I am looking to compile a sentiment corpus for news articles in multiple languages (~100k per lang. for a machine learning experiment) where each article is labeled positive, neutral, or negative. I have searched high and low but could not find anything like this available. I already have the news articles in each language.
My question to the community is how would you achieve this as accurately as possible?

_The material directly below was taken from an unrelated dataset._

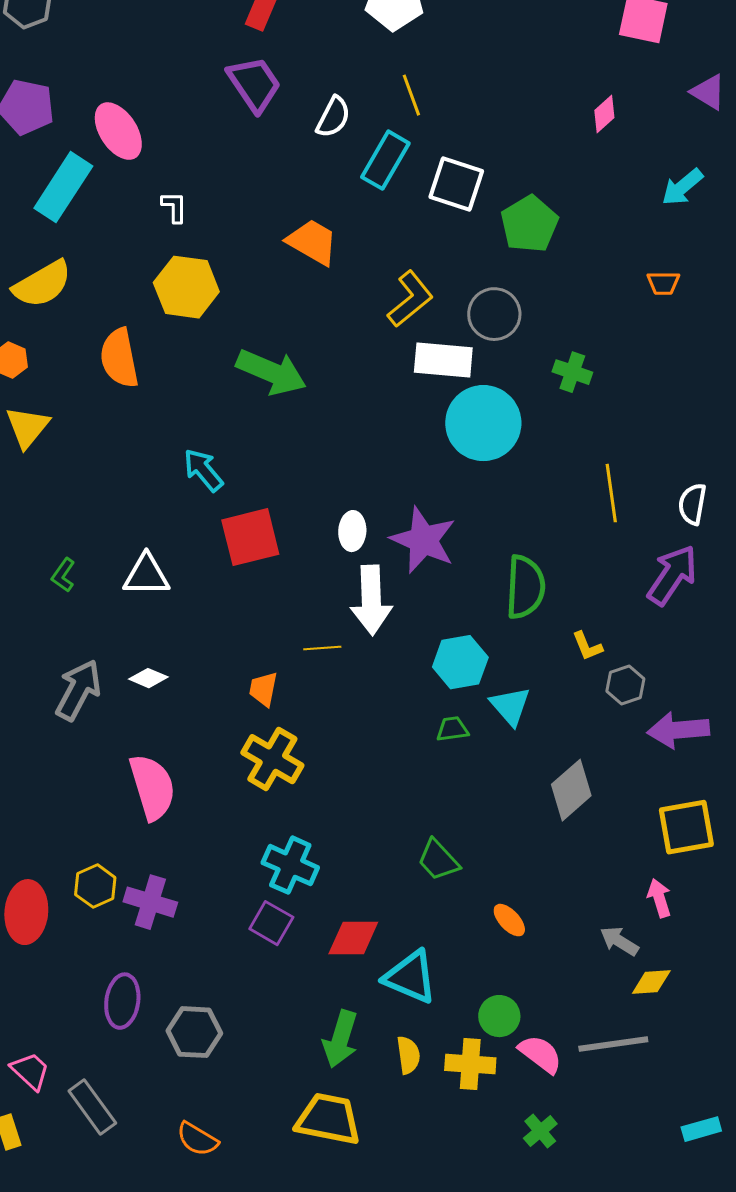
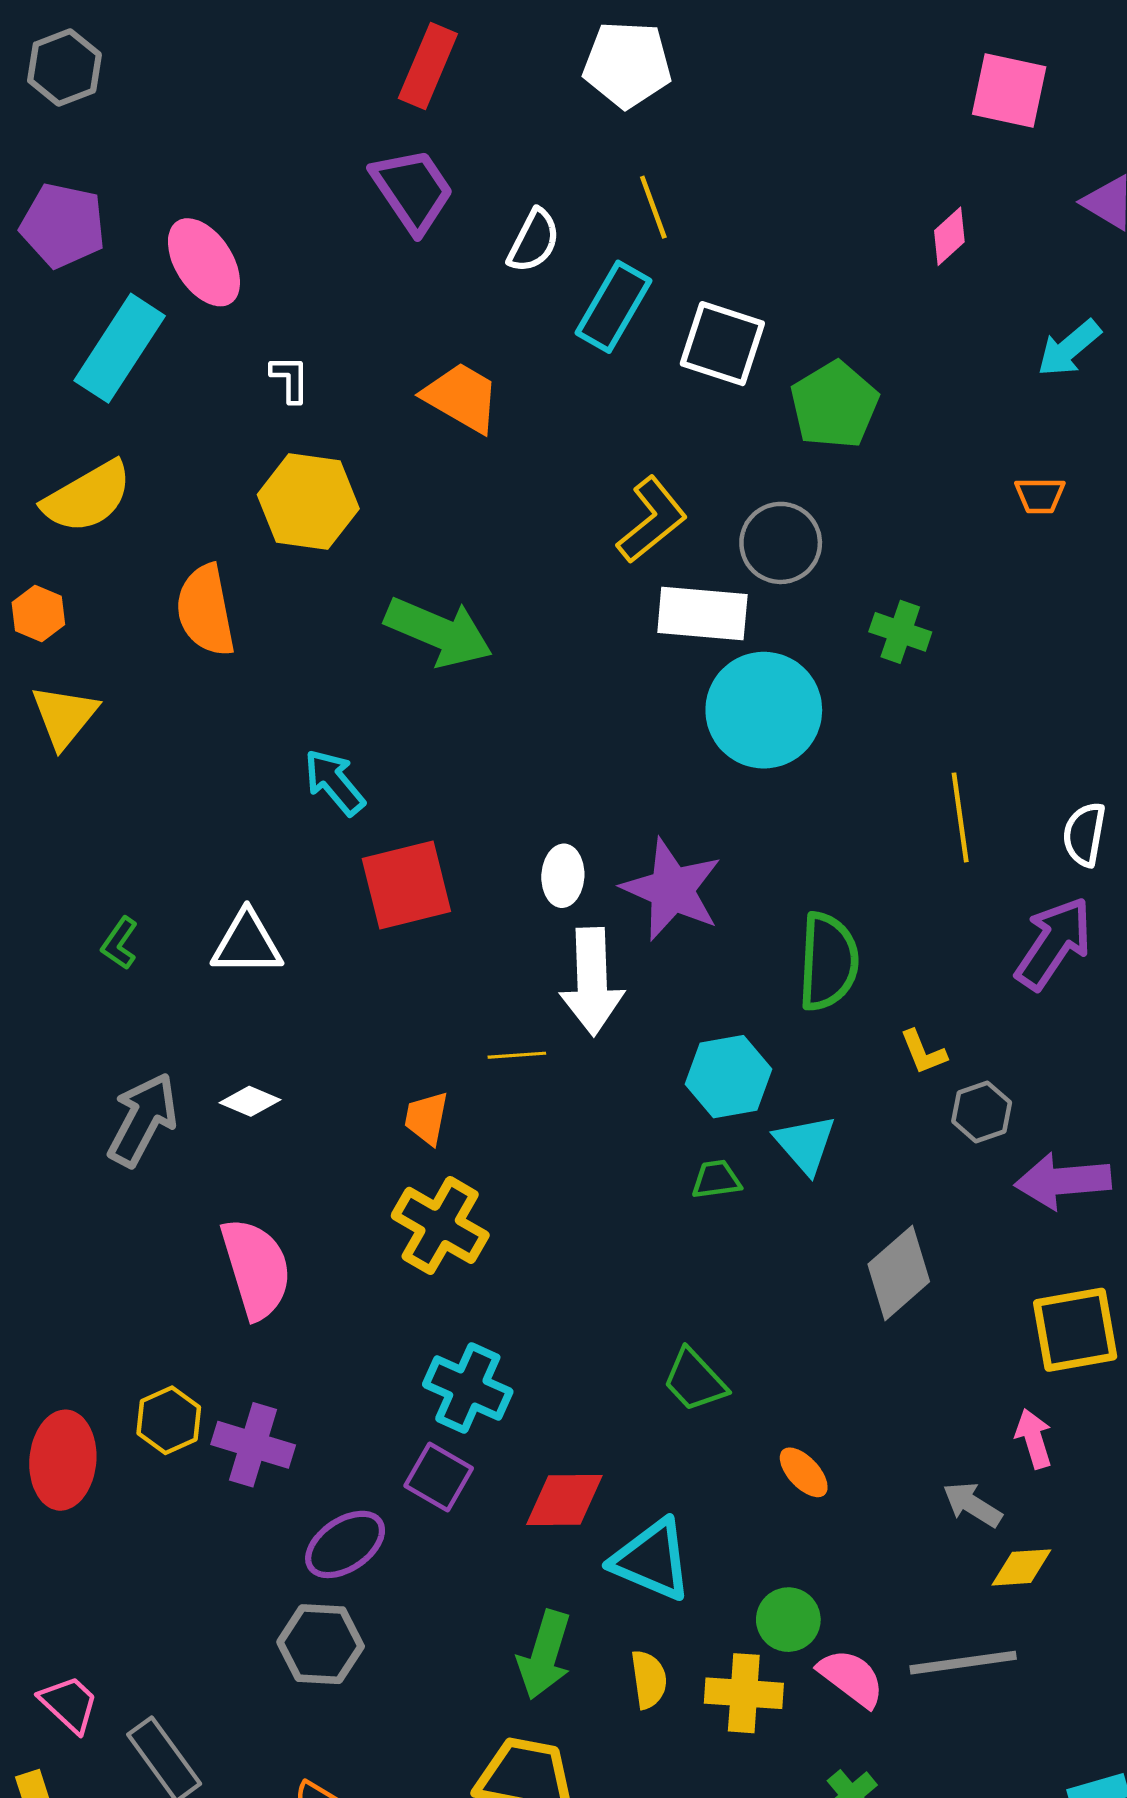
orange trapezoid: (312, 242) -> (462, 397), moved
purple ellipse: (122, 1001) -> (345, 1544), moved, turned 48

I was first looking at Mechanical Turk, where you can hire people to label each article manually for you. And this may be the best way forward but expensive.
- Sentiment Idea
My current idea is that I run each news article across a few of these libraries (for example AFINN, then TextBlob, then VADER) and for those articles who show positive, negative, neutral unanimously though all three libs are accepted into the corpus. Does that seem like a fairly strong and reasonable verification process?
- Language Idea
The next issue pertains to language itself. The 3 lib pipeline above can be executed in English with no issue. However these libraries do not uniformity support many other languages (Spanish, German, Chinese, Arabic, French, Portuguese, etc.) I was thinking about doing what VADER suggests and taking the news stories in non-english languages and sending them though Google Translation API to get them into English and then send them through the existing 3 lib pipeline above. I do realize there will be a loss in semantics for many articles. However, my hope is that enough articles will translate well enough that some pass through the 3 lib pipeline.
I am aware that translating and sending news articles through this triple blind sentiment pipe may take a 100k corpus and yield 10k results. I am fine with that. The accuracy and then price is my concern. I can easily acquire more data.
What would you do that may be a more accurate way of achieving a sentiment corpus of news articles? Is there an existing best used practice for assembling a corpus like this?